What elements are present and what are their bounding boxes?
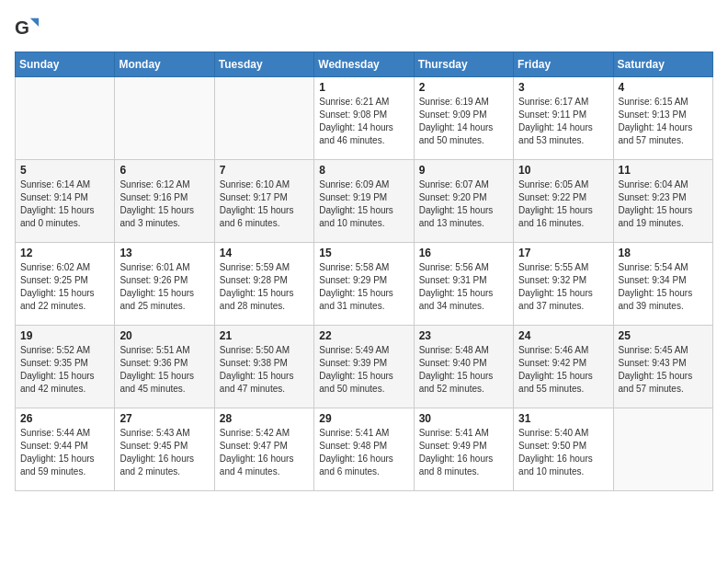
day-number: 3 — [518, 81, 608, 94]
day-number: 19 — [20, 329, 109, 342]
day-number: 10 — [518, 164, 608, 177]
calendar-cell — [613, 408, 712, 491]
calendar-cell — [115, 77, 214, 160]
day-info: Sunrise: 5:52 AMSunset: 9:35 PMDaylight:… — [20, 344, 109, 396]
calendar-cell: 2Sunrise: 6:19 AMSunset: 9:09 PMDaylight… — [414, 77, 513, 160]
day-number: 21 — [220, 329, 309, 342]
calendar-cell: 4Sunrise: 6:15 AMSunset: 9:13 PMDaylight… — [613, 77, 712, 160]
calendar-cell: 29Sunrise: 5:41 AMSunset: 9:48 PMDayligh… — [314, 408, 414, 491]
calendar-cell: 21Sunrise: 5:50 AMSunset: 9:38 PMDayligh… — [214, 326, 313, 408]
calendar-cell: 17Sunrise: 5:55 AMSunset: 9:32 PMDayligh… — [514, 243, 613, 326]
day-info: Sunrise: 6:10 AMSunset: 9:17 PMDaylight:… — [220, 178, 309, 230]
day-info: Sunrise: 5:49 AMSunset: 9:39 PMDaylight:… — [319, 344, 408, 396]
calendar-cell: 30Sunrise: 5:41 AMSunset: 9:49 PMDayligh… — [414, 408, 513, 491]
calendar-cell: 26Sunrise: 5:44 AMSunset: 9:44 PMDayligh… — [16, 408, 115, 491]
calendar-cell: 12Sunrise: 6:02 AMSunset: 9:25 PMDayligh… — [16, 243, 115, 326]
weekday-header: Saturday — [613, 52, 712, 77]
day-number: 28 — [220, 412, 309, 425]
calendar-cell: 11Sunrise: 6:04 AMSunset: 9:23 PMDayligh… — [613, 160, 712, 243]
svg-marker-1 — [30, 18, 39, 27]
day-number: 20 — [119, 329, 209, 342]
calendar-cell: 19Sunrise: 5:52 AMSunset: 9:35 PMDayligh… — [16, 326, 115, 408]
calendar-cell: 25Sunrise: 5:45 AMSunset: 9:43 PMDayligh… — [613, 326, 712, 408]
calendar-week-row: 26Sunrise: 5:44 AMSunset: 9:44 PMDayligh… — [16, 408, 713, 491]
calendar-cell: 5Sunrise: 6:14 AMSunset: 9:14 PMDaylight… — [16, 160, 115, 243]
day-number: 23 — [419, 329, 508, 342]
logo: G — [15, 15, 44, 40]
day-info: Sunrise: 6:21 AMSunset: 9:08 PMDaylight:… — [319, 96, 408, 147]
svg-text:G: G — [15, 17, 29, 38]
weekday-header: Tuesday — [214, 52, 313, 77]
day-number: 16 — [419, 247, 508, 259]
calendar-cell: 9Sunrise: 6:07 AMSunset: 9:20 PMDaylight… — [414, 160, 513, 243]
calendar-cell: 13Sunrise: 6:01 AMSunset: 9:26 PMDayligh… — [115, 243, 214, 326]
day-number: 18 — [619, 247, 708, 259]
day-info: Sunrise: 5:59 AMSunset: 9:28 PMDaylight:… — [220, 261, 309, 313]
day-info: Sunrise: 6:07 AMSunset: 9:20 PMDaylight:… — [419, 178, 508, 230]
day-number: 6 — [119, 164, 209, 177]
day-number: 31 — [518, 412, 608, 425]
calendar-cell: 14Sunrise: 5:59 AMSunset: 9:28 PMDayligh… — [214, 243, 313, 326]
day-info: Sunrise: 5:43 AMSunset: 9:45 PMDaylight:… — [119, 427, 209, 478]
calendar-cell: 3Sunrise: 6:17 AMSunset: 9:11 PMDaylight… — [514, 77, 613, 160]
day-info: Sunrise: 6:05 AMSunset: 9:22 PMDaylight:… — [518, 178, 608, 230]
day-info: Sunrise: 6:02 AMSunset: 9:25 PMDaylight:… — [20, 261, 109, 313]
day-number: 8 — [319, 164, 408, 177]
day-info: Sunrise: 5:55 AMSunset: 9:32 PMDaylight:… — [518, 261, 608, 313]
day-number: 29 — [319, 412, 408, 425]
calendar-cell — [16, 77, 115, 160]
page-header: G — [15, 15, 713, 40]
day-number: 14 — [220, 247, 309, 259]
day-number: 24 — [518, 329, 608, 342]
day-info: Sunrise: 5:40 AMSunset: 9:50 PMDaylight:… — [518, 427, 608, 478]
day-number: 17 — [518, 247, 608, 259]
calendar-cell: 10Sunrise: 6:05 AMSunset: 9:22 PMDayligh… — [514, 160, 613, 243]
day-info: Sunrise: 6:04 AMSunset: 9:23 PMDaylight:… — [619, 178, 708, 230]
day-number: 4 — [619, 81, 708, 94]
day-info: Sunrise: 6:12 AMSunset: 9:16 PMDaylight:… — [119, 178, 209, 230]
calendar-cell: 16Sunrise: 5:56 AMSunset: 9:31 PMDayligh… — [414, 243, 513, 326]
weekday-header: Monday — [115, 52, 214, 77]
weekday-header: Wednesday — [314, 52, 414, 77]
calendar-cell: 8Sunrise: 6:09 AMSunset: 9:19 PMDaylight… — [314, 160, 414, 243]
day-number: 27 — [119, 412, 209, 425]
weekday-header: Friday — [514, 52, 613, 77]
day-info: Sunrise: 5:51 AMSunset: 9:36 PMDaylight:… — [119, 344, 209, 396]
calendar-cell: 7Sunrise: 6:10 AMSunset: 9:17 PMDaylight… — [214, 160, 313, 243]
calendar-cell — [214, 77, 313, 160]
day-number: 30 — [419, 412, 508, 425]
calendar-cell: 20Sunrise: 5:51 AMSunset: 9:36 PMDayligh… — [115, 326, 214, 408]
calendar-week-row: 1Sunrise: 6:21 AMSunset: 9:08 PMDaylight… — [16, 77, 713, 160]
calendar-cell: 1Sunrise: 6:21 AMSunset: 9:08 PMDaylight… — [314, 77, 414, 160]
day-info: Sunrise: 6:09 AMSunset: 9:19 PMDaylight:… — [319, 178, 408, 230]
day-info: Sunrise: 5:50 AMSunset: 9:38 PMDaylight:… — [220, 344, 309, 396]
calendar-header-row: SundayMondayTuesdayWednesdayThursdayFrid… — [16, 52, 713, 77]
day-info: Sunrise: 6:14 AMSunset: 9:14 PMDaylight:… — [20, 178, 109, 230]
day-number: 26 — [20, 412, 109, 425]
calendar-week-row: 12Sunrise: 6:02 AMSunset: 9:25 PMDayligh… — [16, 243, 713, 326]
day-info: Sunrise: 5:44 AMSunset: 9:44 PMDaylight:… — [20, 427, 109, 478]
calendar-cell: 27Sunrise: 5:43 AMSunset: 9:45 PMDayligh… — [115, 408, 214, 491]
day-number: 7 — [220, 164, 309, 177]
day-number: 22 — [319, 329, 408, 342]
day-number: 25 — [619, 329, 708, 342]
day-info: Sunrise: 6:19 AMSunset: 9:09 PMDaylight:… — [419, 96, 508, 147]
day-info: Sunrise: 5:54 AMSunset: 9:34 PMDaylight:… — [619, 261, 708, 313]
day-number: 5 — [20, 164, 109, 177]
calendar-cell: 6Sunrise: 6:12 AMSunset: 9:16 PMDaylight… — [115, 160, 214, 243]
day-info: Sunrise: 6:15 AMSunset: 9:13 PMDaylight:… — [619, 96, 708, 147]
day-info: Sunrise: 5:58 AMSunset: 9:29 PMDaylight:… — [319, 261, 408, 313]
day-number: 1 — [319, 81, 408, 94]
calendar-week-row: 19Sunrise: 5:52 AMSunset: 9:35 PMDayligh… — [16, 326, 713, 408]
day-info: Sunrise: 5:41 AMSunset: 9:49 PMDaylight:… — [419, 427, 508, 478]
calendar-cell: 18Sunrise: 5:54 AMSunset: 9:34 PMDayligh… — [613, 243, 712, 326]
day-number: 11 — [619, 164, 708, 177]
day-info: Sunrise: 5:42 AMSunset: 9:47 PMDaylight:… — [220, 427, 309, 478]
weekday-header: Thursday — [414, 52, 513, 77]
day-info: Sunrise: 5:46 AMSunset: 9:42 PMDaylight:… — [518, 344, 608, 396]
calendar-cell: 15Sunrise: 5:58 AMSunset: 9:29 PMDayligh… — [314, 243, 414, 326]
day-info: Sunrise: 5:45 AMSunset: 9:43 PMDaylight:… — [619, 344, 708, 396]
day-number: 9 — [419, 164, 508, 177]
logo-icon: G — [15, 15, 40, 40]
day-info: Sunrise: 6:17 AMSunset: 9:11 PMDaylight:… — [518, 96, 608, 147]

****

Only the number is wanted here. Please work out how many lines of the records contain "weekday".

▶ REPLY TO THE EXERCISE
6